◆ **Goal of the exercise**: For every entry that follows, return an identical copy.

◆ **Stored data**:
+ + +

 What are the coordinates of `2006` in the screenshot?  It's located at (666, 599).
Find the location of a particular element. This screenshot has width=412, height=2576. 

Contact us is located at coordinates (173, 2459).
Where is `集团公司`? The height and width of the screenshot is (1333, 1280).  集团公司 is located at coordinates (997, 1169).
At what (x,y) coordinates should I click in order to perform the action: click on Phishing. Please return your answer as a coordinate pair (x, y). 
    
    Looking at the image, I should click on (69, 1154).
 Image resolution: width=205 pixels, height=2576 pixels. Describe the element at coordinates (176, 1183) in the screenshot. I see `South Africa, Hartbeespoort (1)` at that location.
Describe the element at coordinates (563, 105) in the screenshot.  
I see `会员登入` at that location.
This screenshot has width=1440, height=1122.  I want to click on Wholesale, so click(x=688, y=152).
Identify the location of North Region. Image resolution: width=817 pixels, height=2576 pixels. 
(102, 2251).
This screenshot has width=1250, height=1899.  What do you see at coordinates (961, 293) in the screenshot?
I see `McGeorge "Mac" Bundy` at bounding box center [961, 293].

+ + +

◆ **Task solution**:
 What are the coordinates of `2006` in the screenshot?  It's located at (666, 599).
Find the location of a particular element. This screenshot has width=412, height=2576. 

Contact us is located at coordinates (173, 2459).
Where is `集团公司`? The height and width of the screenshot is (1333, 1280).  集团公司 is located at coordinates (997, 1169).
At what (x,y) coordinates should I click in order to perform the action: click on Phishing. Please return your answer as a coordinate pair (x, y). 
    
    Looking at the image, I should click on (69, 1154).
 Image resolution: width=205 pixels, height=2576 pixels. Describe the element at coordinates (176, 1183) in the screenshot. I see `South Africa, Hartbeespoort (1)` at that location.
Describe the element at coordinates (563, 105) in the screenshot.  
I see `会员登入` at that location.
This screenshot has width=1440, height=1122.  I want to click on Wholesale, so click(x=688, y=152).
Identify the location of North Region. Image resolution: width=817 pixels, height=2576 pixels. 
(102, 2251).
This screenshot has width=1250, height=1899.  What do you see at coordinates (961, 293) in the screenshot?
I see `McGeorge "Mac" Bundy` at bounding box center [961, 293].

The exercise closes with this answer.